(Extracted page text data)
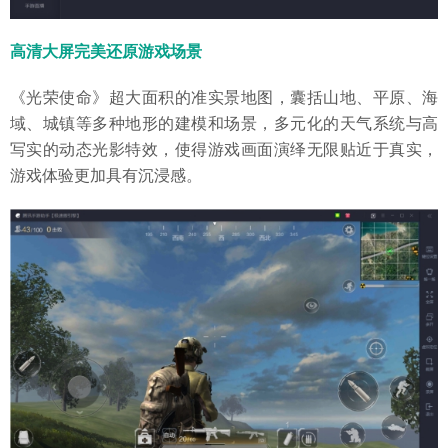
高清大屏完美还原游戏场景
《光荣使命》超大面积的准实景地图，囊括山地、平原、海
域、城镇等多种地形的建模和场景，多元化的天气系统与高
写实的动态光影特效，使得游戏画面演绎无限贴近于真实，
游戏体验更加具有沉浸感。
---
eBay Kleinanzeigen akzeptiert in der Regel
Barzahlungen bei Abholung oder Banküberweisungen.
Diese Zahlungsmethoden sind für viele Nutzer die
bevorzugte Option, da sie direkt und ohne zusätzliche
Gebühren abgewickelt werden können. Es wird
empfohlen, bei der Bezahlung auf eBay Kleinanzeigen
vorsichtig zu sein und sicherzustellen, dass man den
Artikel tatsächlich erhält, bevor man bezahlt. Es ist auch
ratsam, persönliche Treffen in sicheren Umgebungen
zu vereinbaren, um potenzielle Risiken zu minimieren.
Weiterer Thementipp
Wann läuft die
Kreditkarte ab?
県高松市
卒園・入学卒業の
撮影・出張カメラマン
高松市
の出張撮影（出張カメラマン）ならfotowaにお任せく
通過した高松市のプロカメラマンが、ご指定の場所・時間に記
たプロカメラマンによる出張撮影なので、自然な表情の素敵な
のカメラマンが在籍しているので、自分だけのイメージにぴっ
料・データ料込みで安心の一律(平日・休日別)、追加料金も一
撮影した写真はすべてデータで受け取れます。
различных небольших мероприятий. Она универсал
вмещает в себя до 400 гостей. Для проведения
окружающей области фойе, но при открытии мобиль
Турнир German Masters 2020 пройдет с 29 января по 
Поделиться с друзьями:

- **Required work**
Taking the line with "高清大屏完美还原游戏场景" as the first and the line with "游戏体验更加具有沉浸感。" as the last, retype that stretch of the data above exactly, with no other lines.

- **Response**
高清大屏完美还原游戏场景
《光荣使命》超大面积的准实景地图，囊括山地、平原、海
域、城镇等多种地形的建模和场景，多元化的天气系统与高
写实的动态光影特效，使得游戏画面演绎无限贴近于真实，
游戏体验更加具有沉浸感。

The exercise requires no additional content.